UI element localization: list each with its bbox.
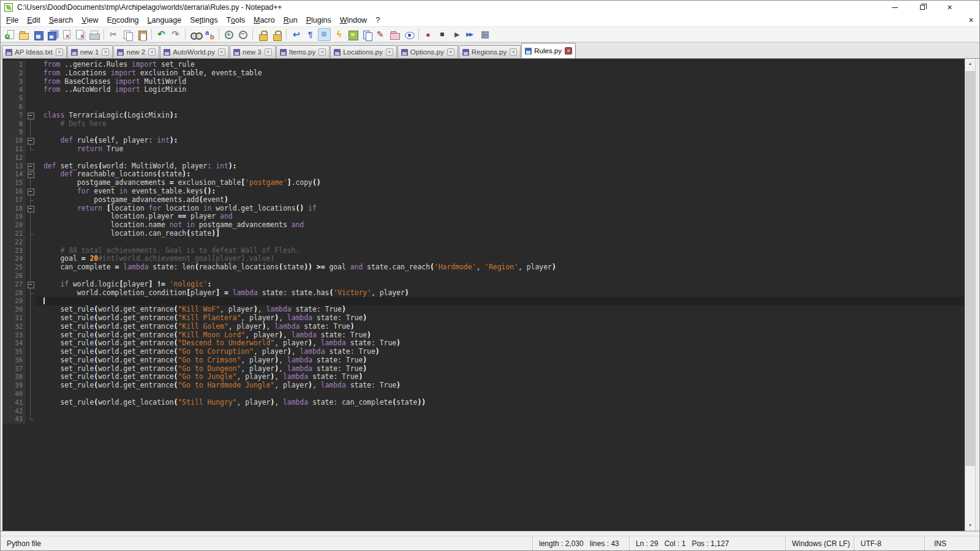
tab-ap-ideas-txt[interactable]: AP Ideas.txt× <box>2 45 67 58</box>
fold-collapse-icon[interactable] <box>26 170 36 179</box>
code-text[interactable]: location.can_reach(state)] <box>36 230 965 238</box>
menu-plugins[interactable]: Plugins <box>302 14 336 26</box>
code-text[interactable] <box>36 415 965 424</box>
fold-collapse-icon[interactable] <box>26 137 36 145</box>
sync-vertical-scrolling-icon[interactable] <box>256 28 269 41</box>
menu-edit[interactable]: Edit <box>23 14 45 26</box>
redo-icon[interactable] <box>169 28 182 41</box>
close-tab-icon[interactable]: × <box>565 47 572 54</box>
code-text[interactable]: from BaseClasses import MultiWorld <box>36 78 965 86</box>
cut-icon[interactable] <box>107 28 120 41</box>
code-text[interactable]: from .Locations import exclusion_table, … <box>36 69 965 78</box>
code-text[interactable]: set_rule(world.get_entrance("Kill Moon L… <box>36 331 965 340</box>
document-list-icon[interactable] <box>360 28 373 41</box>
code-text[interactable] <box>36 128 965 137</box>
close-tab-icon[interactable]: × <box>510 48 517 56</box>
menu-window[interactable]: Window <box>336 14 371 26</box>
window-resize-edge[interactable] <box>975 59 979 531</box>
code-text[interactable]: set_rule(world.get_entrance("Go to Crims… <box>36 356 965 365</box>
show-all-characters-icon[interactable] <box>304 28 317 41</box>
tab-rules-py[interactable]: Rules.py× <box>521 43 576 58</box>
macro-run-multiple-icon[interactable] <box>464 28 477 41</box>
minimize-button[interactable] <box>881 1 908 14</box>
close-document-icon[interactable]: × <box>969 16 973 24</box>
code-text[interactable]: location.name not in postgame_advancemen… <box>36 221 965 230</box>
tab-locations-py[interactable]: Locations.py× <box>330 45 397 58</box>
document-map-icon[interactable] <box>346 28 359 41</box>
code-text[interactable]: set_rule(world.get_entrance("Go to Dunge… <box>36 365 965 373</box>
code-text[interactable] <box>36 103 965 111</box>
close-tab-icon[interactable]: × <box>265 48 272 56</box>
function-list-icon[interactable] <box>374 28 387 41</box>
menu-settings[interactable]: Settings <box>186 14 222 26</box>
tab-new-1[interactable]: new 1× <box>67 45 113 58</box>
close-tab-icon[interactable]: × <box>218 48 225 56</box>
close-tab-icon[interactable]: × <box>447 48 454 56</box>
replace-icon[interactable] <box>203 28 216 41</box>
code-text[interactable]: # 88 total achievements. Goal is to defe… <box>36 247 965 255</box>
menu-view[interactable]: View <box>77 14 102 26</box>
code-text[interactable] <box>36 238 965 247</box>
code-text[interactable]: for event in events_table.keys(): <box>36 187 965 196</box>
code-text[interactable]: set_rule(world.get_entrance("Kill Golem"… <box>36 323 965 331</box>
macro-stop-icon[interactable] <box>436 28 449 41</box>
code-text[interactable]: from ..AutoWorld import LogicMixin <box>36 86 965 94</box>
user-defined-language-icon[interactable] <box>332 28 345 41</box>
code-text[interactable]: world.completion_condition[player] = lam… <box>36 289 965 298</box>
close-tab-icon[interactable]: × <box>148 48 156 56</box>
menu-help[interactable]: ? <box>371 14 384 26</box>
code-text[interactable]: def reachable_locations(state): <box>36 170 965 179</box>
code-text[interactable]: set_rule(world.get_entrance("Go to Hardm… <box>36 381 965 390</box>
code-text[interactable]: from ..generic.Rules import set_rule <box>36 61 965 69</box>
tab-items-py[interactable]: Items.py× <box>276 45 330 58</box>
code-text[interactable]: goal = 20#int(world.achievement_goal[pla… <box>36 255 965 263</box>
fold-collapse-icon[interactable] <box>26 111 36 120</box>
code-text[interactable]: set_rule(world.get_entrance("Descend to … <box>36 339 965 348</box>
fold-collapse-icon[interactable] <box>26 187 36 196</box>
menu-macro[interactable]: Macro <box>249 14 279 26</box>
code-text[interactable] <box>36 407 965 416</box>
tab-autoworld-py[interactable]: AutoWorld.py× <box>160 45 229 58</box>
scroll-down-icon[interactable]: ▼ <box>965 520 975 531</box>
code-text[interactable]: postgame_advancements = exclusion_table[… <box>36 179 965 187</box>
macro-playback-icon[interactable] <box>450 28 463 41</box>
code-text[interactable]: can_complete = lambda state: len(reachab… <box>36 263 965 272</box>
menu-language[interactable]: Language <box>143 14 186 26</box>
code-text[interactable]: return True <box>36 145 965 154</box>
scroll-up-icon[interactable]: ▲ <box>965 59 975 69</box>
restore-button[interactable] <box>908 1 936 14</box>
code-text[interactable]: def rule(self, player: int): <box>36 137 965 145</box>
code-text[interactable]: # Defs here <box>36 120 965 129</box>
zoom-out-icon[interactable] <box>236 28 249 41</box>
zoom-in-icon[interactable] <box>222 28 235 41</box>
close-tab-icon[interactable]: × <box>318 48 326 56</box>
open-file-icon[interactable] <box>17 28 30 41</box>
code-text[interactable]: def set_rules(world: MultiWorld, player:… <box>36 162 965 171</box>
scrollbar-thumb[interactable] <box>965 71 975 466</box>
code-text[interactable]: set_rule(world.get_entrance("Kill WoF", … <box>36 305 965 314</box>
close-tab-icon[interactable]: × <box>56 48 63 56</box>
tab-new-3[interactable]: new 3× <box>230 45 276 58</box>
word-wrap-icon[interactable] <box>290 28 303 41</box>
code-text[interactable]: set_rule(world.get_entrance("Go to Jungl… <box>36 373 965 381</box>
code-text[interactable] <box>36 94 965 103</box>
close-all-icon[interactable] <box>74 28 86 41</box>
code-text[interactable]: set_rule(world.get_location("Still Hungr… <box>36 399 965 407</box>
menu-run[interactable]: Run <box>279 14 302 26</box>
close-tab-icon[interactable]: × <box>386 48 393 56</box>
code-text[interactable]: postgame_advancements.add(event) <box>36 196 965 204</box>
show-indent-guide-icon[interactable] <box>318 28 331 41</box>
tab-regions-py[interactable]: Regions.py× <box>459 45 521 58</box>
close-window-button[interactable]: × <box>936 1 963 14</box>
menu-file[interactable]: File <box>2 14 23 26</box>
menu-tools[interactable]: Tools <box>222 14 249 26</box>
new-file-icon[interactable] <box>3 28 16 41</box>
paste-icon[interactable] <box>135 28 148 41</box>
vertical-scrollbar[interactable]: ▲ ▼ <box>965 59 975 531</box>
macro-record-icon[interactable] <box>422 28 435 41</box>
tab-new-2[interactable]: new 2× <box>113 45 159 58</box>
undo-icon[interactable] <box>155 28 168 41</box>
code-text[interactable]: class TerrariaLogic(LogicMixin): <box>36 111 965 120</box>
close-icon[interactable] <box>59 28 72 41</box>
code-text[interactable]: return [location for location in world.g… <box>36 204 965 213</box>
____________
**EXERCISE GOAL**
Please write out all the entries above again exactly as they appear, skipping any images.

**ANSWER SECTION**
UI element localization: list each with its bbox.
tab-ap-ideas-txt[interactable]: AP Ideas.txt× <box>2 45 67 58</box>
fold-collapse-icon[interactable] <box>26 170 36 179</box>
code-text[interactable]: location.can_reach(state)] <box>36 230 965 238</box>
menu-plugins[interactable]: Plugins <box>302 14 336 26</box>
code-text[interactable] <box>36 415 965 424</box>
fold-collapse-icon[interactable] <box>26 137 36 145</box>
sync-vertical-scrolling-icon[interactable] <box>256 28 269 41</box>
menu-edit[interactable]: Edit <box>23 14 45 26</box>
redo-icon[interactable] <box>169 28 182 41</box>
close-tab-icon[interactable]: × <box>565 47 572 54</box>
code-text[interactable]: from BaseClasses import MultiWorld <box>36 78 965 86</box>
cut-icon[interactable] <box>107 28 120 41</box>
code-text[interactable]: from .Locations import exclusion_table, … <box>36 69 965 78</box>
code-text[interactable]: set_rule(world.get_entrance("Kill Moon L… <box>36 331 965 340</box>
document-list-icon[interactable] <box>360 28 373 41</box>
code-text[interactable] <box>36 128 965 137</box>
close-tab-icon[interactable]: × <box>510 48 517 56</box>
menu-window[interactable]: Window <box>336 14 371 26</box>
window-resize-edge[interactable] <box>975 59 979 531</box>
code-text[interactable]: set_rule(world.get_entrance("Go to Crims… <box>36 356 965 365</box>
show-all-characters-icon[interactable] <box>304 28 317 41</box>
tab-rules-py[interactable]: Rules.py× <box>521 43 576 58</box>
macro-run-multiple-icon[interactable] <box>464 28 477 41</box>
minimize-button[interactable] <box>881 1 908 14</box>
close-document-icon[interactable]: × <box>969 16 973 24</box>
code-text[interactable]: location.name not in postgame_advancemen… <box>36 221 965 230</box>
tab-locations-py[interactable]: Locations.py× <box>330 45 397 58</box>
document-map-icon[interactable] <box>346 28 359 41</box>
code-text[interactable]: set_rule(world.get_entrance("Go to Dunge… <box>36 365 965 373</box>
code-text[interactable] <box>36 103 965 111</box>
close-tab-icon[interactable]: × <box>265 48 272 56</box>
function-list-icon[interactable] <box>374 28 387 41</box>
menu-settings[interactable]: Settings <box>186 14 222 26</box>
tab-new-1[interactable]: new 1× <box>67 45 113 58</box>
close-tab-icon[interactable]: × <box>218 48 225 56</box>
close-tab-icon[interactable]: × <box>447 48 454 56</box>
replace-icon[interactable] <box>203 28 216 41</box>
code-text[interactable]: # 88 total achievements. Goal is to defe… <box>36 247 965 255</box>
menu-view[interactable]: View <box>77 14 102 26</box>
code-text[interactable] <box>36 238 965 247</box>
code-text[interactable]: for event in events_table.keys(): <box>36 187 965 196</box>
code-text[interactable]: set_rule(world.get_entrance("Kill Golem"… <box>36 323 965 331</box>
macro-stop-icon[interactable] <box>436 28 449 41</box>
code-text[interactable]: from ..AutoWorld import LogicMixin <box>36 86 965 94</box>
user-defined-language-icon[interactable] <box>332 28 345 41</box>
code-text[interactable]: world.completion_condition[player] = lam… <box>36 289 965 298</box>
close-tab-icon[interactable]: × <box>148 48 156 56</box>
menu-help[interactable]: ? <box>371 14 384 26</box>
code-text[interactable]: def reachable_locations(state): <box>36 170 965 179</box>
code-text[interactable]: set_rule(world.get_entrance("Go to Hardm… <box>36 381 965 390</box>
code-text[interactable]: from ..generic.Rules import set_rule <box>36 61 965 69</box>
tab-items-py[interactable]: Items.py× <box>276 45 330 58</box>
code-text[interactable]: goal = 20#int(world.achievement_goal[pla… <box>36 255 965 263</box>
fold-collapse-icon[interactable] <box>26 111 36 120</box>
code-text[interactable]: set_rule(world.get_entrance("Descend to … <box>36 339 965 348</box>
fold-collapse-icon[interactable] <box>26 187 36 196</box>
menu-macro[interactable]: Macro <box>249 14 279 26</box>
code-text[interactable] <box>36 407 965 416</box>
tab-autoworld-py[interactable]: AutoWorld.py× <box>160 45 229 58</box>
scroll-down-icon[interactable]: ▼ <box>965 520 975 531</box>
code-text[interactable]: postgame_advancements = exclusion_table[… <box>36 179 965 187</box>
macro-playback-icon[interactable] <box>450 28 463 41</box>
code-text[interactable]: can_complete = lambda state: len(reachab… <box>36 263 965 272</box>
menu-language[interactable]: Language <box>143 14 186 26</box>
code-text[interactable]: return True <box>36 145 965 154</box>
scroll-up-icon[interactable]: ▲ <box>965 59 975 69</box>
restore-button[interactable] <box>908 1 936 14</box>
code-text[interactable]: def rule(self, player: int): <box>36 137 965 145</box>
code-text[interactable]: # Defs here <box>36 120 965 129</box>
zoom-out-icon[interactable] <box>236 28 249 41</box>
zoom-in-icon[interactable] <box>222 28 235 41</box>
close-tab-icon[interactable]: × <box>318 48 326 56</box>
open-file-icon[interactable] <box>17 28 30 41</box>
code-text[interactable]: def set_rules(world: MultiWorld, player:… <box>36 162 965 171</box>
scrollbar-thumb[interactable] <box>965 71 975 466</box>
code-text[interactable]: set_rule(world.get_entrance("Kill WoF", … <box>36 305 965 314</box>
close-tab-icon[interactable]: × <box>56 48 63 56</box>
tab-new-3[interactable]: new 3× <box>230 45 276 58</box>
word-wrap-icon[interactable] <box>290 28 303 41</box>
code-text[interactable]: set_rule(world.get_entrance("Go to Jungl… <box>36 373 965 381</box>
code-text[interactable] <box>36 94 965 103</box>
close-all-icon[interactable] <box>74 28 86 41</box>
code-text[interactable]: set_rule(world.get_location("Still Hungr… <box>36 399 965 407</box>
menu-run[interactable]: Run <box>279 14 302 26</box>
close-tab-icon[interactable]: × <box>386 48 393 56</box>
code-text[interactable]: postgame_advancements.add(event) <box>36 196 965 204</box>
show-indent-guide-icon[interactable] <box>318 28 331 41</box>
tab-regions-py[interactable]: Regions.py× <box>459 45 521 58</box>
close-window-button[interactable]: × <box>936 1 963 14</box>
menu-file[interactable]: File <box>2 14 23 26</box>
menu-tools[interactable]: Tools <box>222 14 249 26</box>
new-file-icon[interactable] <box>3 28 16 41</box>
paste-icon[interactable] <box>135 28 148 41</box>
vertical-scrollbar[interactable]: ▲ ▼ <box>965 59 975 531</box>
macro-record-icon[interactable] <box>422 28 435 41</box>
tab-new-2[interactable]: new 2× <box>113 45 159 58</box>
undo-icon[interactable] <box>155 28 168 41</box>
code-text[interactable]: class TerrariaLogic(LogicMixin): <box>36 111 965 120</box>
close-icon[interactable] <box>59 28 72 41</box>
code-text[interactable]: return [location for location in world.g… <box>36 204 965 213</box>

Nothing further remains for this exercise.